The app's UI will probably need to be redesigned to provide the best usability on a Symbian device, due to differences in the UI style between Android and Symbian. However, the extent to which you need to redesign will vary: a game, such as Angry Birds, will often have its own custom UI and may not need any redesign. However, if the application uses Android's native UI elements, some redesign is likely to be beneficial.
When porting Android web applications, it is likely that some code can be reused. And as you might expect, any application code in the server should be reusable.
For information on mapping Android UI designs to Qt, see Mapping Android UIs to Qt Quick.
The two main options for implementing an app’s UI in Qt are Qt Quick and OpenGL ES. The UI of most apps and games, those without a significant use of real-time graphics, can be rewritten using Qt Quick and the original graphics assets. In addition, by using Qt Quick components it is easy to create a UI that is consistent with the Symbian and N9 UI styles. 3D games, games with fast graphics, or even apps that use special graphics effects will be best ported to OpenGL ES. If your Android app uses OpenGL ES, the good news is that little or no rewriting may be necessary.
In Android apps, JNI enables the use of C/C++ shared libraries from application code. This is not a recommended way to develop basic Android applications, but can be very useful in specific cases: Games might rely on existing game engines for example, which are often written in C/C++. If your Android application uses these kinds of C/C++ shared libraries, code-level reuse is often possible.
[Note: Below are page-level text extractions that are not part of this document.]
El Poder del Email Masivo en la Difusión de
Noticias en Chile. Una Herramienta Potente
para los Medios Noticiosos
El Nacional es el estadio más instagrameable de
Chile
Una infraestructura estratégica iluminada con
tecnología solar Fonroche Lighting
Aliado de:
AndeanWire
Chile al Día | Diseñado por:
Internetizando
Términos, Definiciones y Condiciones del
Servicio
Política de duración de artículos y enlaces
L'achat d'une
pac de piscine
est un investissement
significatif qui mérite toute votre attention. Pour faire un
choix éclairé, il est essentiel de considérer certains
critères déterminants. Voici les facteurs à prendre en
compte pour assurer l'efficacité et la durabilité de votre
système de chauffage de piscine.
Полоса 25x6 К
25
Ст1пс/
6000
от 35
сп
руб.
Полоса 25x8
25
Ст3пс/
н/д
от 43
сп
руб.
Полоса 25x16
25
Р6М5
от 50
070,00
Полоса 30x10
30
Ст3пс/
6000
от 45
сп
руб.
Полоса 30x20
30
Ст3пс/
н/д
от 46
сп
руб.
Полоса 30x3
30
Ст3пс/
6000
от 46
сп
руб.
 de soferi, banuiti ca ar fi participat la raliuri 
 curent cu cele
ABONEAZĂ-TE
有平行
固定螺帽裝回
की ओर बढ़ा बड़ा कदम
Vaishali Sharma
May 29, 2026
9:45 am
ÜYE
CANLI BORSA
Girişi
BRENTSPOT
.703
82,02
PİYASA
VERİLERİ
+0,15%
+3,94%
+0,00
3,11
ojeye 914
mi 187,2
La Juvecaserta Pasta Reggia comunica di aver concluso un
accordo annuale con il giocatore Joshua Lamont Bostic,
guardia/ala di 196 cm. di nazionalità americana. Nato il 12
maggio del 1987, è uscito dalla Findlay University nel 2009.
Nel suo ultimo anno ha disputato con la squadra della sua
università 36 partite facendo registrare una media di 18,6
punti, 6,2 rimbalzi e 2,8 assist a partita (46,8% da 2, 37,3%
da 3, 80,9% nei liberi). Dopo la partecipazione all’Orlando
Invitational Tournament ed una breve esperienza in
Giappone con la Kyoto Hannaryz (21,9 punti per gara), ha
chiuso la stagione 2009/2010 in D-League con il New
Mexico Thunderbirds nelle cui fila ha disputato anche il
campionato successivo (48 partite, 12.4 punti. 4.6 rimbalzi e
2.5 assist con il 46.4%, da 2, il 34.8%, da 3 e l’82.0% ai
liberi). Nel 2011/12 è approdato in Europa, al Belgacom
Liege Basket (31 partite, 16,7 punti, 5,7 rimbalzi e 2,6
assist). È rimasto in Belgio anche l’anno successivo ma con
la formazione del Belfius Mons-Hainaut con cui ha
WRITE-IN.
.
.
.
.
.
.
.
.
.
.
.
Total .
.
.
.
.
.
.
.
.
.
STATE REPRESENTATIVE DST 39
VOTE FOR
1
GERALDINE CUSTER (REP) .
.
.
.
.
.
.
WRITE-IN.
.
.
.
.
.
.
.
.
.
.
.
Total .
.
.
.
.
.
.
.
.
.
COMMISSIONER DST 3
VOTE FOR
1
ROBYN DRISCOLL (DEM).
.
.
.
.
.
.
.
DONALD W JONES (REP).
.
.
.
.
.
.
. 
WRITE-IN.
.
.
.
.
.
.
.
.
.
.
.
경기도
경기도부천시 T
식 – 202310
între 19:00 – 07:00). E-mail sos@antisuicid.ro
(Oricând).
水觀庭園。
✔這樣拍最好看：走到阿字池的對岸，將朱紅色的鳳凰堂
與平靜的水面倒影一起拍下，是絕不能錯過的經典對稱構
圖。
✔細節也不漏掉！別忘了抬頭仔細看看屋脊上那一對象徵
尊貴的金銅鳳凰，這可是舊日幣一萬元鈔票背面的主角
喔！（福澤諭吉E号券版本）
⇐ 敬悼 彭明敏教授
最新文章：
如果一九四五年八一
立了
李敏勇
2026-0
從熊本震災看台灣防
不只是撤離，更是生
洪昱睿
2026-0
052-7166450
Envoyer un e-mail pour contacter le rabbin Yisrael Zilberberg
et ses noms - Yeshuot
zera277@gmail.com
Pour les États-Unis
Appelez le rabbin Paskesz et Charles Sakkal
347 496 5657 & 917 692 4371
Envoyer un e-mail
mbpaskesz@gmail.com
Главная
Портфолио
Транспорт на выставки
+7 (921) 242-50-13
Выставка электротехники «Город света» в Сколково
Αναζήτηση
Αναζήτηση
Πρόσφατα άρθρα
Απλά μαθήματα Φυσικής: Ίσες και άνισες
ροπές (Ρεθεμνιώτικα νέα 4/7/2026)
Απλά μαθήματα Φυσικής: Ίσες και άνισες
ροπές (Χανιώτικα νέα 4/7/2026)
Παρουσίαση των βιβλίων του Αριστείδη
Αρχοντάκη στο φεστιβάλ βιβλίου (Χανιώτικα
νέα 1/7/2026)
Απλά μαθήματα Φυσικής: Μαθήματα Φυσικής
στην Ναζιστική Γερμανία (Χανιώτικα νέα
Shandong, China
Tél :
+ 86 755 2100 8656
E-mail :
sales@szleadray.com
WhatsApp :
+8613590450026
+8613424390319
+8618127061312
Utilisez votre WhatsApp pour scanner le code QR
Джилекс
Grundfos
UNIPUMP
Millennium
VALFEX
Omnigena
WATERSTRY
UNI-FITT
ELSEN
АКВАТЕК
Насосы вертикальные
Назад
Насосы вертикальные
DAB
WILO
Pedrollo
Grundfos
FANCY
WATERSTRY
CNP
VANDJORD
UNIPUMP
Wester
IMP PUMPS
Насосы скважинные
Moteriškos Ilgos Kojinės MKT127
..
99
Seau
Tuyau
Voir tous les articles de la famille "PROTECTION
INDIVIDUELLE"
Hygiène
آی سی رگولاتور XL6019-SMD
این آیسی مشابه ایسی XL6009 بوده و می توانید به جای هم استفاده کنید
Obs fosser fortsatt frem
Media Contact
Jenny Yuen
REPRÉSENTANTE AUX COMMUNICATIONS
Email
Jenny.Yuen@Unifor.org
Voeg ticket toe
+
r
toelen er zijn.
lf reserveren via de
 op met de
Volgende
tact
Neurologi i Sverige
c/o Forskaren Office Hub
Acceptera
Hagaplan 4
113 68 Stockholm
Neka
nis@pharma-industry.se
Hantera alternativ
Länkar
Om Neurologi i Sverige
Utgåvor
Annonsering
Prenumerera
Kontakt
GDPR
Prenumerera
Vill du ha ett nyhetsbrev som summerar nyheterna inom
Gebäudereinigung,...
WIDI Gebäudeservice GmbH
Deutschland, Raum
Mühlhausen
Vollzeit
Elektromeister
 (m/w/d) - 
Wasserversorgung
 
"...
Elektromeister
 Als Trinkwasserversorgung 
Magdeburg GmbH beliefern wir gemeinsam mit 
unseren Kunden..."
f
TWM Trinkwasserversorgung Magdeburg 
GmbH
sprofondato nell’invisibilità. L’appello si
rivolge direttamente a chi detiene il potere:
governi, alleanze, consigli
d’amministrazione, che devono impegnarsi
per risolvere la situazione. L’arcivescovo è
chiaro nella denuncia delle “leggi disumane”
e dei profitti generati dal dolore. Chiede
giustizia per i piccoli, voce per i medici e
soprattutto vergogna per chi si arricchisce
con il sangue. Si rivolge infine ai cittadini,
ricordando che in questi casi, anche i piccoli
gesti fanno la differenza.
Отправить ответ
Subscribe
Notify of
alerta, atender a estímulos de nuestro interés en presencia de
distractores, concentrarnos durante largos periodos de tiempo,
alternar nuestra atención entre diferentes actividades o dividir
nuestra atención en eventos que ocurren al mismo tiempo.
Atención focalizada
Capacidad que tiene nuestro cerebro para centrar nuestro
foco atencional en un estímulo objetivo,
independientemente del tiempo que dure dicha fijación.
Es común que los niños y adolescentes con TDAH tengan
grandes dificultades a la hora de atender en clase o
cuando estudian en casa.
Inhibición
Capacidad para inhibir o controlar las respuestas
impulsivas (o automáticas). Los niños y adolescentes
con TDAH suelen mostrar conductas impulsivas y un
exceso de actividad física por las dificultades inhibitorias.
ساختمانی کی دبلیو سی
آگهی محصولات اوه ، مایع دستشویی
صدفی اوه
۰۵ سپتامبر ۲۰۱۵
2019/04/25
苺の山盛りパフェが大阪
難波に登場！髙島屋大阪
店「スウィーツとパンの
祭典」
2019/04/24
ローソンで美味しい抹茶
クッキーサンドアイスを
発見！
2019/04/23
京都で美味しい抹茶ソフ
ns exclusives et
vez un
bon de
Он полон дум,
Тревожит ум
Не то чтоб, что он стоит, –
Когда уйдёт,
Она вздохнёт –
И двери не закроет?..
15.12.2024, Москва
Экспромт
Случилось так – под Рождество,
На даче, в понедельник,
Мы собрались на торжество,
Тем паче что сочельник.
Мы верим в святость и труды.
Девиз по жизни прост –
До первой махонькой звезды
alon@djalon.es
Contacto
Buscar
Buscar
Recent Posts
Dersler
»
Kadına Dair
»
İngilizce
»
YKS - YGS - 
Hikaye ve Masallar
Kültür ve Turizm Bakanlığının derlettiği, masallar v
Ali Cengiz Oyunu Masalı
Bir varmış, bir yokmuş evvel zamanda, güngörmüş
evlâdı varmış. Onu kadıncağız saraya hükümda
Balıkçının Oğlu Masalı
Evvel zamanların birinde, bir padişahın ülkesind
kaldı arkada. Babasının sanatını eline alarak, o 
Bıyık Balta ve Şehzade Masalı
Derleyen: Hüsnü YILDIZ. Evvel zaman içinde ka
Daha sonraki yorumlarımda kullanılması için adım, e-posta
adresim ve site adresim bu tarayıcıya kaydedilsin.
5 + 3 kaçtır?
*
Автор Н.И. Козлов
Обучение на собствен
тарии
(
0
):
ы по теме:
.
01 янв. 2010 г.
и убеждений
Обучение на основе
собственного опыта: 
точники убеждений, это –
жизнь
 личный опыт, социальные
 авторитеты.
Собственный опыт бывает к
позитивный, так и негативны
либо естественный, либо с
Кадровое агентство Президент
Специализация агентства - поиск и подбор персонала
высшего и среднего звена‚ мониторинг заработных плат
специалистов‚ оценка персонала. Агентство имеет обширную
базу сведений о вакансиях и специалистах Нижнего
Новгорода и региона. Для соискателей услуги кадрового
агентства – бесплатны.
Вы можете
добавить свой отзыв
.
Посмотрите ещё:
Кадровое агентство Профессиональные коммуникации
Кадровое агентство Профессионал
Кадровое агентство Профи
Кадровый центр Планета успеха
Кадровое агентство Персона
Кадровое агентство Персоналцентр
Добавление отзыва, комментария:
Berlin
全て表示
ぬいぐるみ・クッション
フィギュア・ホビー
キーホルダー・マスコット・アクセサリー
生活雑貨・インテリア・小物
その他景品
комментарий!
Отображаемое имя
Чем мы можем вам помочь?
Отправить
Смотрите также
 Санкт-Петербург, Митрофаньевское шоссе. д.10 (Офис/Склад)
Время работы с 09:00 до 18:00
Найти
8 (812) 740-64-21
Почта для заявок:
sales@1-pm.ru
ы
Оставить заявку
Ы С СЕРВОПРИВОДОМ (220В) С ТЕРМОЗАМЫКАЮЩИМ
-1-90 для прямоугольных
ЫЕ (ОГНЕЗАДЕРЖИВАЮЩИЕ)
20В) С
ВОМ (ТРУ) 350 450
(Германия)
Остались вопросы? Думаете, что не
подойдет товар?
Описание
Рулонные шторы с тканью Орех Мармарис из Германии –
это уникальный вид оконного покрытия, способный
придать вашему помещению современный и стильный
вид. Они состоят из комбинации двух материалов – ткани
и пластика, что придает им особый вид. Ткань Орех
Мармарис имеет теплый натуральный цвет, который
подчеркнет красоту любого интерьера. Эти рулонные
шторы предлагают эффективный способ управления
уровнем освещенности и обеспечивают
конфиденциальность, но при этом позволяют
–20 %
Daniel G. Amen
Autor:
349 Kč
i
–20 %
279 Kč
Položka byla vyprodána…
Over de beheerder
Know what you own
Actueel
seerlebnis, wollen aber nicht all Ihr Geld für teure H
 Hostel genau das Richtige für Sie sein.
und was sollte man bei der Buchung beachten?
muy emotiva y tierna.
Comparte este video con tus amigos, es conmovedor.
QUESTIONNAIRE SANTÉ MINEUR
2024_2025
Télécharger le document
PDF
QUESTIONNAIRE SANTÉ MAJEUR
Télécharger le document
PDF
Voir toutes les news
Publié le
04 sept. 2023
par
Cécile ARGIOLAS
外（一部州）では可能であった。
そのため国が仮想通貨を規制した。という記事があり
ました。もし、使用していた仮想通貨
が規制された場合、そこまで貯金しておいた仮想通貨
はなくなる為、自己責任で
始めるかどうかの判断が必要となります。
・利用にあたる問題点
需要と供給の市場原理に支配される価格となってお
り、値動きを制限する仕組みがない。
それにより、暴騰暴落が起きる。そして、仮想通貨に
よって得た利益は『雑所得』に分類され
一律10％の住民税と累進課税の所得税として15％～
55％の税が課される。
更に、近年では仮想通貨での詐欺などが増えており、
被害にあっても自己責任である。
In addition to developing Android applications using the Java language, apps can be built as web applications that make use of Android's WebKit implementation. These apps can be created with tools, such as Titanium Mobile, or by using the Webview in a Java-based Android application. For these types of web applications the recommended porting approach is to rewrite the application with Qt Quick, especially if the app demands a rich UI. For more information on Qt Quick, see Qt Quick and Qt Quick Components section. An alternative approach is to build a Qt Quick application with embedded web views that display the content using the source views from the Android web app.